[Task requirements] From the data below, return only the lines from the one with "till din kropp" through the one with "Dźwięk jest tu", exact and inclusive, with pictures left out.

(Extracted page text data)
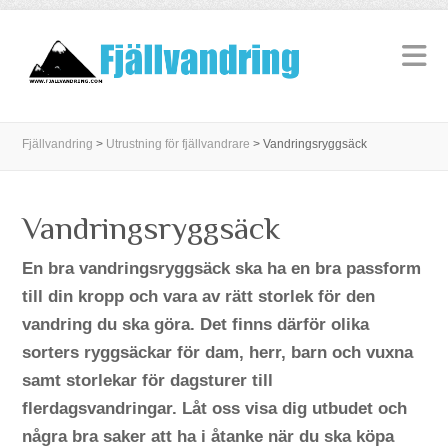
Fjällvandring
>
Utrustning för fjällvandrare
>
Vandringsryggsäck
Vandringsryggsäck
En bra vandringsryggsäck ska ha en bra passform
till din kropp och vara av rätt storlek för den
vandring du ska göra. Det finns därför olika
sorters ryggsäckar för dam, herr, barn och vuxna
samt storlekar för dagsturer till
flerdagsvandringar. Låt oss visa dig utbudet och
några bra saker att ha i åtanke när du ska köpa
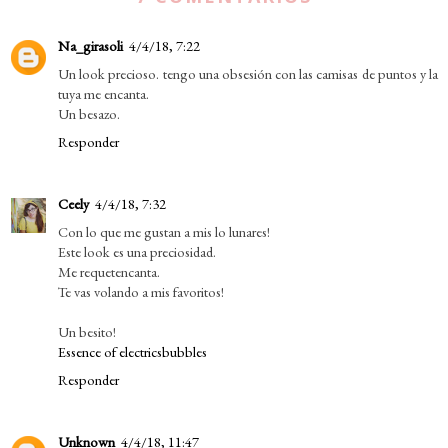
Na_girasoli
4/4/18, 7:22
Un look precioso. tengo una obsesión con las camisas de puntos y la
tuya me encanta.
Un besazo.
Responder
Ceely
4/4/18, 7:32
Con lo que me gustan a mis lo lunares!
Este look es una preciosidad.
Me requetencanta.
Te vas volando a mis favoritos!
Un besito!
Essence of electricsbubbles
Responder
Unknown
4/4/18, 11:47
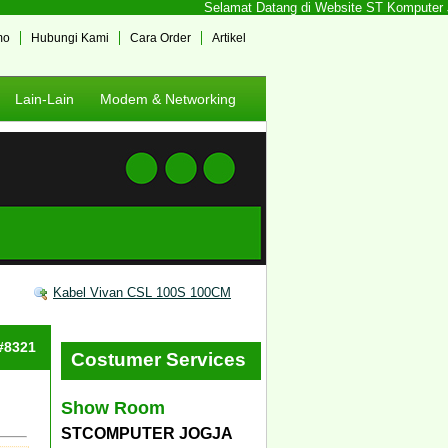
Selamat Datang di Website ST Komputer Jogj
mo
Hubungi Kami
Cara Order
Artikel
Lain-Lain
Modem & Networking
Kabel Vivan CSL 100S 100CM
 #8321
Costumer Services
Show Room
STCOMPUTER JOGJA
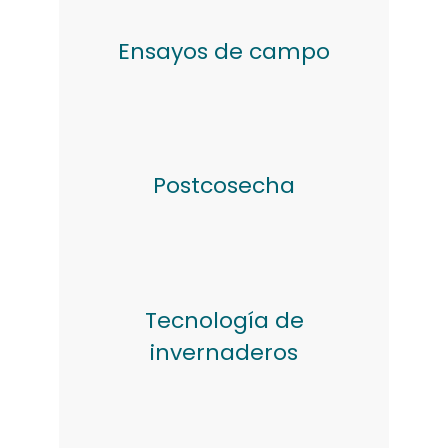
Ensayos de campo
Postcosecha
Tecnología de
invernaderos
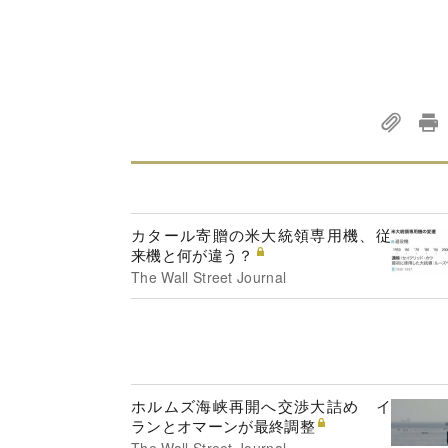
カタール寄贈の米大統領専用機、従
来機と何が違う？
The Wall Street Journal
ホルムズ海峡再開へ交渉大詰め イ
ランとオマーンが最終調整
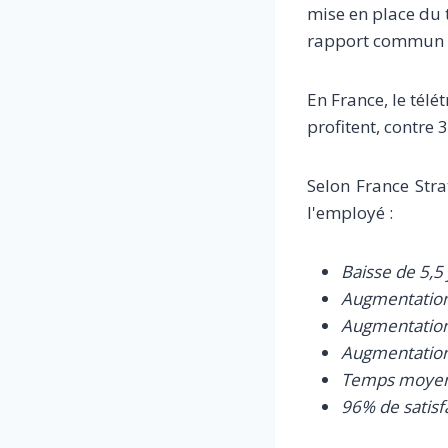
mise en place du t
rapport commun à 
En France, le télé
profitent, contre
Selon France Stra
l'employé :
Baisse de 5,5 
Augmentation
Augmentation 
Augmentation 
Temps moyen g
96% de satisf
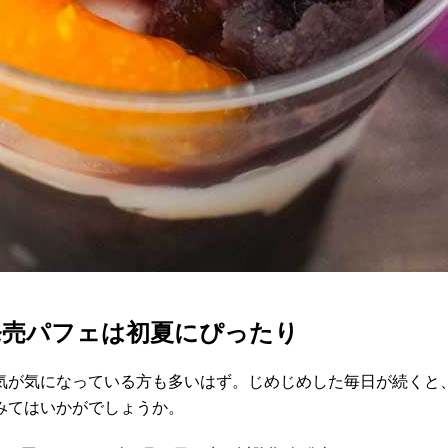
発売パフェは初夏にぴったり
気が気になっている方も多いはず。じめじめした毎日が続くと
みてはいかがでしょうか。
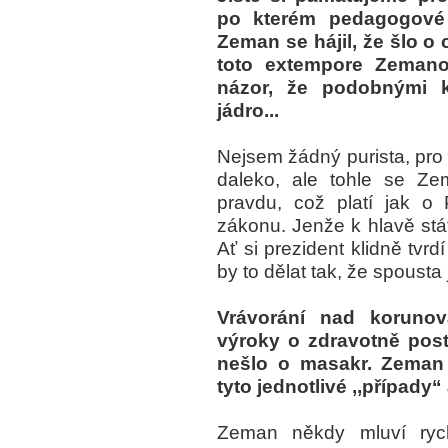
po kterém pedagogové n
Zeman se hájil, že šlo 
toto extempore Zemano
názor, že podobnými k
jádro...
Nejsem žádný purista, pro 
daleko, ale tohle se Z
pravdu, což platí jak o
zákonu. Jenže k hlavě stát
Ať si prezident klidně tvr
by to dělat tak, že spousta 
Vrávorání nad korunov
výroky o zdravotně post
nešlo o masakr. Zeman 
tyto jednotlivé ,,případy“
Zeman někdy mluví rychl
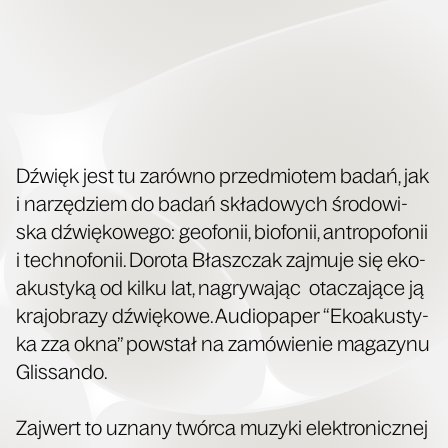
Dźwięk jest tu zarów­no przed­mio­tem badań, jak
i narzę­dziem do badań skła­do­wych śro­do­wi­
ska dźwię­ko­we­go: geo­fo­nii, bio­fo­nii, antro­po­fo­nii
i tech­no­fo­nii. Doro­ta Błasz­czak zaj­mu­je się eko­
aku­sty­ką od kil­ku lat, nagry­wa­jąc ota­cza­ją­ce ją
kra­jo­bra­zy dźwię­ko­we. Audio­pa­per “Eko­aku­sty­
ka zza okna” powstał na zamó­wie­nie maga­zy­nu
Glissando.
Zaj­wert to uzna­ny twór­ca muzy­ki elek­tro­nicz­nej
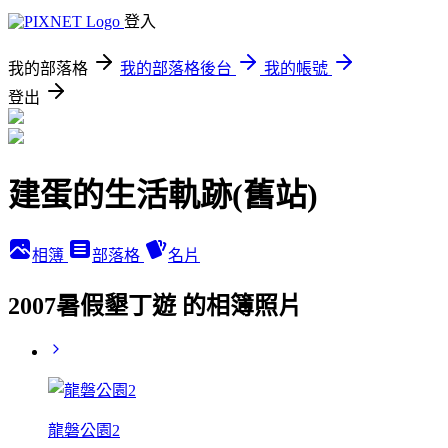
登入
我的部落格
我的部落格後台
我的帳號
登出
建蛋的生活軌跡(舊站)
相簿
部落格
名片
2007暑假墾丁遊 的相簿照片
龍磐公園2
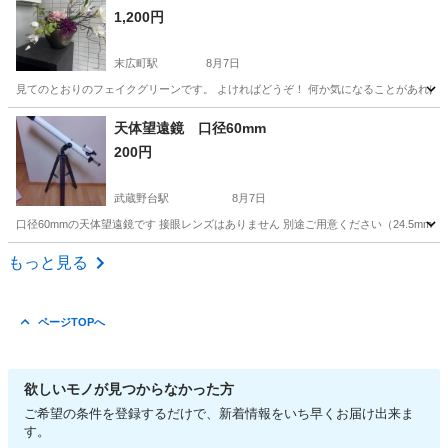
1,200円
末広町駅
8月7日
見てのとおりのフェイクグリーンです。 よければどうぞ！ 何か気になることがあれば
東京
千代田区
末広町駅
その他
天体望遠鏡 口径60mm
200円
武蔵野台駅
8月7日
口径60mmの天体望遠鏡です 接眼レンズはありません 別途ご用意ください（24.5mm径
東京
府中市
武蔵野台駅
その他
もっと見る
ページTOPへ
欲しいモノが見つからなかった方
ご希望の条件を登録するだけで、新着情報をいち早くお届け出来ま
す。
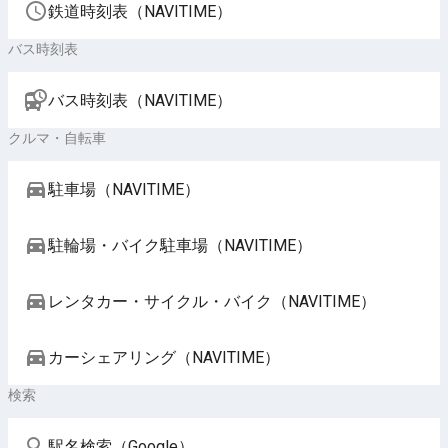
鉄道時刻表（NAVITIME）
バス時刻表
バス時刻表（NAVITIME）
クルマ・自転車
駐車場（NAVITIME）
駐輪場・バイク駐車場（NAVITIME）
レンタカー・サイクル・バイク（NAVITIME）
カーシェアリング（NAVITIME）
検索
駅名検索（Google）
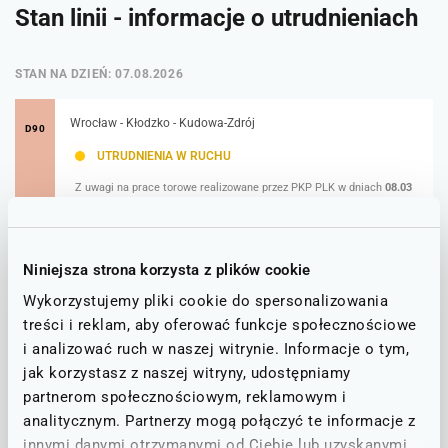
Stan linii - informacje o utrudnieniach
STAN NA DZIEŃ: 07.08.2026
Wrocław - Kłodzko - Kudowa-Zdrój
D90
UTRUDNIENIA W RUCHU
Z uwagi na prace torowe realizowane przez PKP PLK w dniach
08.03
– 29.08.2026 r. na odcinku Polanica-Zdrój – Kudowa-Zdrój
zostanie
uruchomiona Zastępcza Komunikacja Autobusowa.
Uwaga w autobusach ZKA jest ograniczona możliwość przewozu
rowerów.
Niniejsza strona korzysta z plików cookie
Szczegóły w tabeli rozkładów jazdy
Schemat kursowania komunikacji zastępczej jest zamieszczony pod
Wykorzystujemy pliki cookie do spersonalizowania
tabelą rozkładu jazdy.
Za utrudnienia przepraszamy.
treści i reklam, aby oferować funkcje społecznościowe
i analizować ruch w naszej witrynie. Informacje o tym,
jak korzystasz z naszej witryny, udostępniamy
Rozkład jazdy Strzelin-
partnerom społecznościowym, reklamowym i
analitycznym. Partnerzy mogą połączyć te informacje z
Wrocław Główny
innymi danymi otrzymanymi od Ciebie lub uzyskanymi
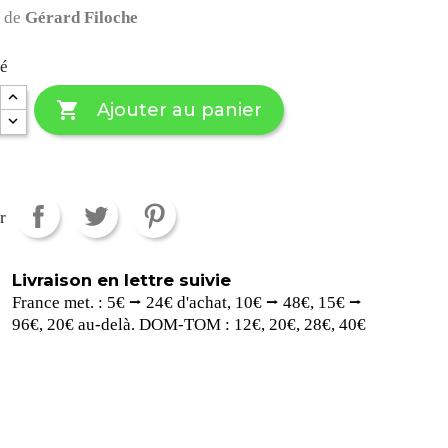
 de
Gérard Filoche
té

Ajouter au panier
r
Livraison en lettre suivie
France met. : 5€ ⭢ 24€ d'achat, 10€ ⭢ 48€, 15€ ⭢
96€, 20€ au-delà. DOM-TOM : 12€, 20€, 28€, 40€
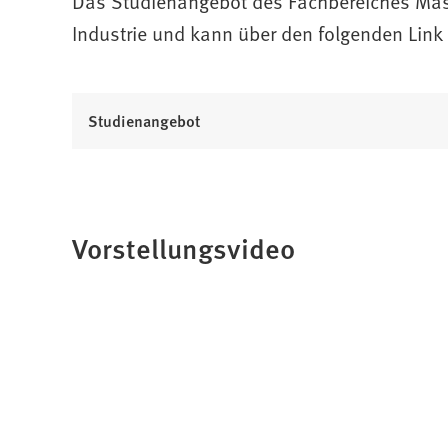
Das Studienangebot des Fachbereiches Masc
Industrie und kann über den folgenden Link
Studienangebot
Vorstellungsvideo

[Expected answer]
till din kropp och vara av rätt storlek för den
vandring du ska göra. Det finns därför olika
sorters ryggsäckar för dam, herr, barn och vuxna
samt storlekar för dagsturer till
flerdagsvandringar. Låt oss visa dig utbudet och
några bra saker att ha i åtanke när du ska köpa
Na_girasoli
4/4/18, 7:22
Un look precioso. tengo una obsesión con las camisas de puntos y la
tuya me encanta.
Un besazo.
Responder
Ceely
4/4/18, 7:32
Con lo que me gustan a mis lo lunares!
Este look es una preciosidad.
Me requetencanta.
Te vas volando a mis favoritos!
Un besito!
Essence of electricsbubbles
Responder
Unknown
4/4/18, 11:47
Selamat Datang di Website ST Komputer Jogj
mo
Hubungi Kami
Cara Order
Artikel
Lain-Lain
Modem & Networking
Kabel Vivan CSL 100S 100CM
 #8321
Costumer Services
Show Room
STCOMPUTER JOGJA
Ensayos de campo
Postcosecha
Tecnología de
invernaderos
カタール寄贈の米大統領専用機、従
来機と何が違う？
The Wall Street Journal
ホルムズ海峡再開へ交渉大詰め イ
ランとオマーンが最終調整
mise en place du t
rapport commun à 
En France, le télé
profitent, contre
Selon France Stra
l'employé :
Baisse de 5,5 
Augmentation
Augmentation 
Augmentation 
Temps moyen g
96% de satisf
発売パフェは初夏にぴったり
気が気になっている方も多いはず。じめじめした毎日が続くと
みてはいかがでしょうか。
po kterém pedagogové n
Zeman se hájil, že šlo 
toto extempore Zemano
názor, že podobnými k
jádro...
Nejsem žádný purista, pro 
daleko, ale tohle se Z
pravdu, což platí jak o
zákonu. Jenže k hlavě stát
Ať si prezident klidně tvr
by to dělat tak, že spousta 
Vrávorání nad korunov
výroky o zdravotně post
nešlo o masakr. Zeman 
tyto jednotlivé ,,případy“
Zeman někdy mluví rychl
Dźwięk jest tu zarów­no przed­mio­tem badań, jak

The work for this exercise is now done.